Ich weiß nicht, ob Erich es euch bereits gesagt hat, aber er wird mich dabei begleiten: Ich habe ihn in meine Dienste aufgenommen als meinen persönlichen Leibwächter und obersten Koordinator der Verteidigung Naumburgs. Mit seiner Hilfe werden wir uns den Attacken Wirsches entgegenstellen.
Ich weiß, dass ihr anderen niemals in meinen Diensten wart, doch womöglich verspürt ihr so etwas wie Loyalität. Ich persönlich würde es Freundschaft nennen, und ich hoffe, ihr empfindet ähnlich. Jedenfalls entbinde ich euch offiziell von allen Pflichten, die ihr mir gegenüber verspüren mögt - nicht jedoch von eurer Freundschaft, und wann immer ihr in der Nähe von Naumburg seid, hoffe ich, ihr sucht mich auf und lasst mich euch gebührend willkommen heißen.
Nichtsdestotrotz hoffe ich, dass auch ihr die Gefahren, die den gesamten Eisenlanden durch Wirsche drohen, seht. Und falls ihr weiterhin dabei helfen wollt, diese Gefahr zu eliminieren und den Eisen eine friedliche Zukunft zu ermöglichen, dann würde ich mich freuen, wenn ihr weiterhin versucht, Niklas Träge von einer Einmischung zu überzeugen.
Ich habe mich auf meine Art in den letzten Tagen ebenfalls ein wenig umgehört; vielleicht kann sogar ich euch den einen oder anderen Ratschlag erteilen - auch wenn das unerhört klingt angesichts eurer Meriten. Doch ich denke, ich habe ein gewisses Gefühl entwickelt für die Gruppierungen des Rates und die feinen Fäden, die sich zwischen ihnen spannen.
Es scheint drei einigermaßen gleich große Gruppierungen zu geben, die in sich jedoch ebenfalls nicht einig sind: Die Adligen, die Händler und Handwerker, und die "Anderen". Bei den Adligen habt ihr bereits gute Fortschritte erzielt. Walter von Stein ist auf unserer Seite, und ich vertraue auf euer Geschick, auch Frau zu Castell zu überzeugen.

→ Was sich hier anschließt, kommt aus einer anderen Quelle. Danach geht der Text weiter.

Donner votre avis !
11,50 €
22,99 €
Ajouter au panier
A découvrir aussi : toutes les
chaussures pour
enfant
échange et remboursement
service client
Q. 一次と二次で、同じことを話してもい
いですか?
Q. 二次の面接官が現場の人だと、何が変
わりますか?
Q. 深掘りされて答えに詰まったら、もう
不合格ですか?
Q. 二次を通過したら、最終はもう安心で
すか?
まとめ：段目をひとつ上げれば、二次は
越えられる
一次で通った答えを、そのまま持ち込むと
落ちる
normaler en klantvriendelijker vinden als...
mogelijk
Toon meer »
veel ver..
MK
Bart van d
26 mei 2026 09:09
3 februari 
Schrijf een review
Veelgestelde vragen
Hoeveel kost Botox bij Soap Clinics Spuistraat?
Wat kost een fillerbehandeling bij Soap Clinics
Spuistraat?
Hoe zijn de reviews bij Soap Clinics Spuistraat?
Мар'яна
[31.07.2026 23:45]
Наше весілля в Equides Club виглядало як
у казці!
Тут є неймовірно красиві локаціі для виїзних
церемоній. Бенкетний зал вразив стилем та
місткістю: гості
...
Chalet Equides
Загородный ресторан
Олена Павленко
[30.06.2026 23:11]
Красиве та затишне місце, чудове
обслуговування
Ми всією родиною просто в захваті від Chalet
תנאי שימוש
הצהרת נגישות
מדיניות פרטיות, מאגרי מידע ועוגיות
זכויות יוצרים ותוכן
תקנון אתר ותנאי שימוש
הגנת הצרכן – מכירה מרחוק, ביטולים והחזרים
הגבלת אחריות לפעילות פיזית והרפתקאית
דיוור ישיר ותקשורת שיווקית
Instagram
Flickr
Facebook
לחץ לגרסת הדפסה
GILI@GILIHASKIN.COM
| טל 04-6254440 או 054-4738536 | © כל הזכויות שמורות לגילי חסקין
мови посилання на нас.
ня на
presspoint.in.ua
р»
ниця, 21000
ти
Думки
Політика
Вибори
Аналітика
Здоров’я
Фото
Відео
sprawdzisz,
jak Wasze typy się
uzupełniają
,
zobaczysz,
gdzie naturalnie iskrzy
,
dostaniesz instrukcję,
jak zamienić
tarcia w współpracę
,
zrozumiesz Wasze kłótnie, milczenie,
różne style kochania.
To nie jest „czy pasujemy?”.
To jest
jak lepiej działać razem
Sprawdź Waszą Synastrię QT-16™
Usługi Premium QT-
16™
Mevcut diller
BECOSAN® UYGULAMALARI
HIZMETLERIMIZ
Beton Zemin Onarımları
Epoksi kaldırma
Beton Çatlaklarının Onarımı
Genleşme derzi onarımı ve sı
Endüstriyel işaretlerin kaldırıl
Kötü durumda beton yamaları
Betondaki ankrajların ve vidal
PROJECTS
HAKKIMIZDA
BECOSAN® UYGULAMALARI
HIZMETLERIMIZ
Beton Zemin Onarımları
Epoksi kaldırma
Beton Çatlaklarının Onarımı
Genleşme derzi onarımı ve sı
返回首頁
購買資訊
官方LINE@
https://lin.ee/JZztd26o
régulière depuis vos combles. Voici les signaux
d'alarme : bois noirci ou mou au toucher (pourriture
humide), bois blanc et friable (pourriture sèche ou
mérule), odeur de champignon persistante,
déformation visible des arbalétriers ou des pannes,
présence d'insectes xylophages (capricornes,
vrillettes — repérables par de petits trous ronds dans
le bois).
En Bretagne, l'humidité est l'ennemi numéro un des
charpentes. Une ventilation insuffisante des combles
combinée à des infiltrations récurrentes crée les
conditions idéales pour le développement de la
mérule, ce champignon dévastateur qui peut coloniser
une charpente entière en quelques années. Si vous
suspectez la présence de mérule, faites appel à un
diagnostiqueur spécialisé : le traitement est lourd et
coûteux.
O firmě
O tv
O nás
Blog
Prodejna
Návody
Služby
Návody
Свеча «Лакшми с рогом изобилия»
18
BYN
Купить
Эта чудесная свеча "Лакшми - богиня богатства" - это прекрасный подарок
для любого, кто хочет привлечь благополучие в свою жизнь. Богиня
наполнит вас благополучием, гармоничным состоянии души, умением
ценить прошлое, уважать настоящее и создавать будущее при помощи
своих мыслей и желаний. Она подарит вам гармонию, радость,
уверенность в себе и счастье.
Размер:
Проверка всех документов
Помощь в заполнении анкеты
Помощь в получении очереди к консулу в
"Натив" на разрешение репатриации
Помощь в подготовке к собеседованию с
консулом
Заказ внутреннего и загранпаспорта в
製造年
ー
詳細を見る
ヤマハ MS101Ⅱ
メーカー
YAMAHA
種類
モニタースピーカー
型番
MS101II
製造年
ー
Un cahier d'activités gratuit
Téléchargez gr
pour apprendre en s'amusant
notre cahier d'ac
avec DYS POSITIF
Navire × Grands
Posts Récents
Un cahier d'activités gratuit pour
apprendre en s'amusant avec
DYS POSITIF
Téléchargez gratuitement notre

Von den "Anderen" habt ihr bereits den Universitätspräsidenten für uns gewonnen. Wenn ihr den Viererblock der Händler und Handwerker gewinnt, ist die Mehrheit bereits gesichert - deshalb würde ich vorschlagen, dort anzusetzen.
Ein Unsicherheitsfaktor, und zwar ein großer, ist Thomas von Fahrenbach. Zweifelhaft alles andere als ein Ehrenmann besitzt er wohl Druckmittel für einen großen Teil des Rates. Er könnte alle Pläne durchkreuzen, wenn er uns feindlich gesonnen ist. Daher fürchte ich, früher oder später muss sich jemand mit ihm beschäftigen. Dabei sehe ich zwei Möglichkeiten: Entweder man überzeugt ihn, oder aber man legt ihm ein für alle Mal das Handwerk - was unter Umständen auch die Dankbarkeit derer einbringen könnte, die von ihm unter Druck gesetzt werden.
Also solltet ihr weiterhin an der Sache dranbleiben wollen, und ich bin euch nicht böse, wenn ihr euer Glück woanders suchen wollt, so würde ich euch ans Herz legen, euch um die Handwerker und Kaufleute zu kümmern, und das Thema Fahrenbach anzugehen - auf welche Weise auch immer."